Born in Umm el-Fahm — the third-largest Arab city in Israel — Yahya said he grew up in a town where people were known to support terrorist organizations. Further, he was taught as a child to hate Israel and to understand that all Israeli Arabs were victims.
However, when he was in high school, because of the underdevelopment of his city, job opportunities were hard to find. He ended up finding a job in Tel Aviv — where he was nervous, he said, because based on what he had been told, he thought he would be treated as inferior.
When he arrived, he met his Jewish coworkers and it was a success; he started communicating with Jews more and decided that it wasn’t so black-and-white, and that maybe many of the things he had been told growing up weren’t true.
Everything was going great until June of 2014, he said, when he heard about the kidnapping of Naftali Frenkel, Gilad Shaer, Eyal Yifrah, three Israeli teens kidnapped by Hamas while waiting at an intersection trying to get a ride toward Beit Shemesh. Eventually, their bodies were found in the West Bank almost three weeks after they went missing.
Yahya thought the kidnapping was wrong, and in solidarity sent a photo of himself with an Israeli flag to the “Bring Back our Boys” campaign.
He soon realized that this picture was being circulated through Israeli and also Arab news media, and he received many hateful comments from people in his own community. He found he couldn’t walk through the streets of his town, and was warned he might be attacked or worse. Many people were talking badly of him, he said.
When news of his situation became known, he was contacted by Stand With Us and began becoming involved.
Stand With Us, he said in his Shalhevet talk, “elevated Israel around the world.’
After volunteering for a year, he became a Stand With Us Educator himself, and began to give speeches on behalf of Israel in various places around the world. He described a trip to South Africa, where he traveled to promote Israel activism on the campus of WITS University in Johannesburg.
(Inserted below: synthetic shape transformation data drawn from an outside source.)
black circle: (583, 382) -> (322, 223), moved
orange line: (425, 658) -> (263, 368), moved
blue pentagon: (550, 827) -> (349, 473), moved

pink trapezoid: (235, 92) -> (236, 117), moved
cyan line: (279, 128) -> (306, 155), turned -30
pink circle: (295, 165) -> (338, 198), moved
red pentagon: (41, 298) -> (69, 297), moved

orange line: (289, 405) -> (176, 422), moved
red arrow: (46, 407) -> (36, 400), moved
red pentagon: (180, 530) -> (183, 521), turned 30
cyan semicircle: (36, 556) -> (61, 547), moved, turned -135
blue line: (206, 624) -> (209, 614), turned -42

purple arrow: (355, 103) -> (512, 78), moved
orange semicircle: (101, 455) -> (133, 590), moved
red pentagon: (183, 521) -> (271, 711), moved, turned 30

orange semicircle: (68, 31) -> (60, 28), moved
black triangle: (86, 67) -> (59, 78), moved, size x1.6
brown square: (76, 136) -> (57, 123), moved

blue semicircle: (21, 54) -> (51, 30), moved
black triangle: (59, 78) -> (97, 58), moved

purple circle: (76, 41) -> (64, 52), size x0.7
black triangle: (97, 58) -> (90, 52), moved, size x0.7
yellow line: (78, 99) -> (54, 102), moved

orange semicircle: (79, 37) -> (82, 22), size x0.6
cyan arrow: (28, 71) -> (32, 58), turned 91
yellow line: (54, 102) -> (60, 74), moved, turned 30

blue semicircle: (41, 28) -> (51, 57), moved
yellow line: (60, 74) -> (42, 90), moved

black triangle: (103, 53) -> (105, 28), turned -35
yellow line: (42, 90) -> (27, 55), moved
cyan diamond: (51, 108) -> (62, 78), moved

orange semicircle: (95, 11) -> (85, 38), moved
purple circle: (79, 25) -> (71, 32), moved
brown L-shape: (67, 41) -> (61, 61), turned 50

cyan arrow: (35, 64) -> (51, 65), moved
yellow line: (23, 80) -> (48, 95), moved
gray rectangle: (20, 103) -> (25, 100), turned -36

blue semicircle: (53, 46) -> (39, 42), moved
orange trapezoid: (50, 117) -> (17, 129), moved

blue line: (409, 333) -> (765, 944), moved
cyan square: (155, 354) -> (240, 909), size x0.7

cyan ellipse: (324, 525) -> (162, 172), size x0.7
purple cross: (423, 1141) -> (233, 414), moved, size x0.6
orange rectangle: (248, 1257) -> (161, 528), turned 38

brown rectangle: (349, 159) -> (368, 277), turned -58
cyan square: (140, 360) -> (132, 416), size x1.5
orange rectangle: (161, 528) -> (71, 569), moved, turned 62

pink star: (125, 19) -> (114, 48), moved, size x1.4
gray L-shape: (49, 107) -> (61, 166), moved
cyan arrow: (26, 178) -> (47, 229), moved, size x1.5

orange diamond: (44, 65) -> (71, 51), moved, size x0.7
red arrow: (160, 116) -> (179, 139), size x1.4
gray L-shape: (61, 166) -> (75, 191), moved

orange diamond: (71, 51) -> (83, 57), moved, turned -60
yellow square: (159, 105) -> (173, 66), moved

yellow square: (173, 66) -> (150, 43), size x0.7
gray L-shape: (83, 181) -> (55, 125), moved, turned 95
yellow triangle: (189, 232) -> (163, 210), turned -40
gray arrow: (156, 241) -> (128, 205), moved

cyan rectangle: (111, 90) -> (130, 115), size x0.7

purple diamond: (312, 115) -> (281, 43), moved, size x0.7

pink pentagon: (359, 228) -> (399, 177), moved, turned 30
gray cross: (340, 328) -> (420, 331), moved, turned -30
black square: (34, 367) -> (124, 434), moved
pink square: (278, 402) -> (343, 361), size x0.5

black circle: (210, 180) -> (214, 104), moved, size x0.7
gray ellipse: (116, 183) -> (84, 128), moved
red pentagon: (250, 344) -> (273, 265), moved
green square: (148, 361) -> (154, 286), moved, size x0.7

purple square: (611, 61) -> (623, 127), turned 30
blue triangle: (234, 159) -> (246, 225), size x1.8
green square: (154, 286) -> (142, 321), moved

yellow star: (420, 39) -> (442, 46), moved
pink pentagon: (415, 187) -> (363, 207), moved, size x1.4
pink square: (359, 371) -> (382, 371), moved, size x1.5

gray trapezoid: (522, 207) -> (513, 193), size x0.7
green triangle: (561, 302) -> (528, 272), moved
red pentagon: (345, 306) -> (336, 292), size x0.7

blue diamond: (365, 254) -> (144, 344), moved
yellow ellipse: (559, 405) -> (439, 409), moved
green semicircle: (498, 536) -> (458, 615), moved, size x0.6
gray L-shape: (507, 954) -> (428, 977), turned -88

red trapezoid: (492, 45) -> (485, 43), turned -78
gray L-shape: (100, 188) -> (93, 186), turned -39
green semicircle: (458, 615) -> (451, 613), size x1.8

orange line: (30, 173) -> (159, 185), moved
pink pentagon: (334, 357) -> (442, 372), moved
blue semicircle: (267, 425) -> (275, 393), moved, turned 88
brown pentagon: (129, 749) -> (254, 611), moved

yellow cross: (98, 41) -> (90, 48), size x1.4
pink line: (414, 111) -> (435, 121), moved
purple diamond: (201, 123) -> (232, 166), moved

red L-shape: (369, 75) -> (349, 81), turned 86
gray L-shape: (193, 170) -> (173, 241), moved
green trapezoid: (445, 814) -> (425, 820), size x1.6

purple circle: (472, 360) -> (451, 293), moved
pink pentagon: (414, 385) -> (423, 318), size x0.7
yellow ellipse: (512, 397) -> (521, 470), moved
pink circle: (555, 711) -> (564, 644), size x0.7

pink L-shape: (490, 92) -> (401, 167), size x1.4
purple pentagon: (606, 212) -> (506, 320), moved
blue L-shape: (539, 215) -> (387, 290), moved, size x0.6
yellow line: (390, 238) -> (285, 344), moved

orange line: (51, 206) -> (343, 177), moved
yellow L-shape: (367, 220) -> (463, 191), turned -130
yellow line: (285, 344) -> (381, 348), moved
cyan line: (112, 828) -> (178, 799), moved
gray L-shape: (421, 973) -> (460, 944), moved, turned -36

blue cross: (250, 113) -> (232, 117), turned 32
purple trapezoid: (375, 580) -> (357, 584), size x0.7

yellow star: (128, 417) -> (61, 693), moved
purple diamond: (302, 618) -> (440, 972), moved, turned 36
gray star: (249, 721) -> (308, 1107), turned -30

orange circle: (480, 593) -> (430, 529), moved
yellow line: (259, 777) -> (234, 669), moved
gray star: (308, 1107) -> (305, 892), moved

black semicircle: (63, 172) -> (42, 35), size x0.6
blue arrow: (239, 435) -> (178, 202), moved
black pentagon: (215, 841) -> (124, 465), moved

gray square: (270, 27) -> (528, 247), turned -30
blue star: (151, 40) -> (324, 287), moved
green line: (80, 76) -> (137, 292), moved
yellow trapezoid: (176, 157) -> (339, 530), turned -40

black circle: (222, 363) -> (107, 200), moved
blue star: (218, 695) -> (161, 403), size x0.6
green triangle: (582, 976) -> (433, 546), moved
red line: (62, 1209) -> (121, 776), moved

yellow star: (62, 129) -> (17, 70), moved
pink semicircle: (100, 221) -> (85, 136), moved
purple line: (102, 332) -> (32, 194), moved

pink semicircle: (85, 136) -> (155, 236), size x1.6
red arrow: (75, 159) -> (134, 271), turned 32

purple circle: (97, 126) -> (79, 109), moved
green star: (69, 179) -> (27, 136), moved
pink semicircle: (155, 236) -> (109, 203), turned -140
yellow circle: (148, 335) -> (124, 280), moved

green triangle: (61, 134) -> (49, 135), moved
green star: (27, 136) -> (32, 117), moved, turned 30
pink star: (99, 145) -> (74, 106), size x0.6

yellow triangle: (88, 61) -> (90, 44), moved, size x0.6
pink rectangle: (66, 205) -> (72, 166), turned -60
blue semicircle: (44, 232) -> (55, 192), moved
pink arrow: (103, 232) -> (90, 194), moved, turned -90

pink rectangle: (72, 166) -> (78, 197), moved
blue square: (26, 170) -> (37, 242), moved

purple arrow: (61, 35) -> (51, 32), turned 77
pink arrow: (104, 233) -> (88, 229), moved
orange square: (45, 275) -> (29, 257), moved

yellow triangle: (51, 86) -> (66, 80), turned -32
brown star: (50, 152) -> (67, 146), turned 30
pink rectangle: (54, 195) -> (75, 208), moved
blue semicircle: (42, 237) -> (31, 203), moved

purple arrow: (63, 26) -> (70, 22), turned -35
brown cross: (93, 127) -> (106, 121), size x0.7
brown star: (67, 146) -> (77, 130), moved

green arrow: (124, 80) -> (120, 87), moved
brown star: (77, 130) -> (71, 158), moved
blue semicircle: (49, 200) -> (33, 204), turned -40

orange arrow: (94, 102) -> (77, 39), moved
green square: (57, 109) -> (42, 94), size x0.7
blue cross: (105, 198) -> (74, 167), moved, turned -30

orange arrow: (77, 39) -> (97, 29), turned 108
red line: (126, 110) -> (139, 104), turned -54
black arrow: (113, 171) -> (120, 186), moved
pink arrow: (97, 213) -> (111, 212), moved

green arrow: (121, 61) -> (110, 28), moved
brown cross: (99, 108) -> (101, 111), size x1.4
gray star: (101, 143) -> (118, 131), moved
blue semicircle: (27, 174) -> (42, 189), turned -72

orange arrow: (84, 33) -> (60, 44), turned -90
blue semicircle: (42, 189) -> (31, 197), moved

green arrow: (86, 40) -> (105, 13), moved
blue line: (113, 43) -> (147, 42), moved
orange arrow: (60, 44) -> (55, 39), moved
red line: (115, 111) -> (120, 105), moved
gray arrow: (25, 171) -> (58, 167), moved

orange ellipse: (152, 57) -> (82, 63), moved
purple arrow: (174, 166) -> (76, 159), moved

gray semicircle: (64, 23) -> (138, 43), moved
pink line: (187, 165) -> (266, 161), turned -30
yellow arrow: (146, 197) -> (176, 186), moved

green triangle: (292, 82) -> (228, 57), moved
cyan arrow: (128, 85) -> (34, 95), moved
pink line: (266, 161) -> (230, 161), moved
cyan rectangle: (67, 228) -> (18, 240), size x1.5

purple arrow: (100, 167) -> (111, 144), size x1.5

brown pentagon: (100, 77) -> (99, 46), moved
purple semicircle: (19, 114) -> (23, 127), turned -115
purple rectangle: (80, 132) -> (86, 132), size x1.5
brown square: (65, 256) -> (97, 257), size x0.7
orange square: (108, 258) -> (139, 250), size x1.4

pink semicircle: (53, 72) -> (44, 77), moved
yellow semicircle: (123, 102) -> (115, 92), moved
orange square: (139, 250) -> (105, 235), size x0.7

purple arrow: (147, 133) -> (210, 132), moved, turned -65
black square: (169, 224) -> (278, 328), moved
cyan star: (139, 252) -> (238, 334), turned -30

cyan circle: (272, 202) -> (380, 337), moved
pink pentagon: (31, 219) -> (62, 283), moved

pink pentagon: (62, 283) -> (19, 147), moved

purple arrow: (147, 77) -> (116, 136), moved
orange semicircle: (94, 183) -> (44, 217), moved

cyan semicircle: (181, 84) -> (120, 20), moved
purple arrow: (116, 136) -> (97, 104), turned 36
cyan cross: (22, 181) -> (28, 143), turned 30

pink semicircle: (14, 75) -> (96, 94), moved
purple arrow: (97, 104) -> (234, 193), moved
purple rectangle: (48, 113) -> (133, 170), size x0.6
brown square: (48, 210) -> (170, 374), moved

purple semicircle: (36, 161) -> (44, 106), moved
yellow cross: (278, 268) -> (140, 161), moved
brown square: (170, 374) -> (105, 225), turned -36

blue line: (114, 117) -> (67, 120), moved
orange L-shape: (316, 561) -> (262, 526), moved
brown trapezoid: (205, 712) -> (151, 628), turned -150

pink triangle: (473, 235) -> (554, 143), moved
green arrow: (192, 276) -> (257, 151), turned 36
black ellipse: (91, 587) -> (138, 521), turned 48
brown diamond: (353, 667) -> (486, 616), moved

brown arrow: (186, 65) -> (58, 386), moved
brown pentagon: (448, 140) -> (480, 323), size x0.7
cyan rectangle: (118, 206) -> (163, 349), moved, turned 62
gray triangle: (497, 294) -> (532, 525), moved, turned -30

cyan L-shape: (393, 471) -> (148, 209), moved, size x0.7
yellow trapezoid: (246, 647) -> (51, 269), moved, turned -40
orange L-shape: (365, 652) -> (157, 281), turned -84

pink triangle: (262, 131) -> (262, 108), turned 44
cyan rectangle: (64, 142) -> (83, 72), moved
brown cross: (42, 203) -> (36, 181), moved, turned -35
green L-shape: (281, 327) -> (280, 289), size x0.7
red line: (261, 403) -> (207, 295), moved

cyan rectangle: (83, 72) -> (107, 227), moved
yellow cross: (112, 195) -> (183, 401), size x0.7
Yahya said that throughout the week, members of the BDS movement — which advocates boycott, divestment and sanctions against Israeli companies — would verbally taunt and harass the Stand With Us group. But on the last day of the week, the BDS members did not appear.
According to Yahya, this showed they had given up, and that Stand With Us angered them by telling the truth.
Yahya also showed the Shalhevet group a video in which, in Arabic, he condemned terrorists who killed two Israeli police officers in a shooting on the Temple Mount July 14. The video took him five hours to film, he said, and reached half a million people in three days.
When the video ended, all of the Shalhevet students clapped loudly.
Those who attended said they were encouraged by his talk.
“Sometimes you hear so much bad news about anti-semitism and it was nice to finally hear about a non-Jew that’s Zionist,” said freshman Shani Menna.“It’s really special and gives me hope for a brighter tomorrow that people like him exist.”
When people who ask him why he does it – promotes Israel like this – he responds that he believes in democracy, freedom, and human rights, he said.
He quoted his mother, who he said told him: “He who is silent about what’s right is a speechless devil.”